Michael Totten’s latest bloggage from Iraq is as informative as ever, but the thing that fascinated me most was a brief but interesting discursion into the use of the English word ‘Supermarket’ on a sign in a small town in Iraq.
What struck me about the sign on that store, and on many other stores in Iraq, was the English word “supermarket.” The only people in Saqlawiya who find English helpful are the Marines. And me.
I’ve seen this far beyond Iraq. Even in small towns in Libya – one of the most closed societies in the world – I found store signs in English. The amount of English in a genuinely cosmopolitan city like Beirut is even more striking, though no longer surprising. Beirut, at least, has a huge tourist industry. Imagine how differently you would think about Arabic civilization if small towns in Kansas and Nebraska – not to mention large cities like New York and Chicago – had storefront signs in the Arabic language even though no Arabs live there. Perhaps the word “imperialism” wouldn’t seem so much like a stretch. Of course no one forces Iraqis or Libyans to put English words on their signs, so it’s telling that they do so anyway, and that they did not choose Chinese or Russian.
I disagree with Michael’s use of the word ‘imperialism’ and I think he answers that point himself in the very next sentence. An even more demotic variation on the inexplicable prevalence of English puzzled me many years ago BB (Before Blogging). I spent some time in a few fairly rough parts of Croatia and one can hardly miss the prevalence of racist and sexist graffiti on the communist-era concrete tower blocks. The odd thing is that mixed in with the usually ‘Jebi Se’ varient epithets in Croatian, you will find floridly racist threats or extravagant anatomical references in more or less grammatically correct English. And this in an area that was not exactly a magnet for English speaking tourists, particularly in the middle of the then on-going war.

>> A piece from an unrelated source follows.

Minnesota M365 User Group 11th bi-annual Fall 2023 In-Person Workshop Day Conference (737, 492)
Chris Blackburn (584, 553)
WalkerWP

The huge number of people who speak English in Croatia can be easily explained by the ubiquity of satellite dishes, which is why I often referred to the local Croatian English dialect as MTV English. But that does not answer the question of why in a linguistically and ethnically homogeneous area (such as unlovely New Zagreb in Croatia or Saqlawiya in Iraq), people use written English when there is no commercial or political pressures to do so.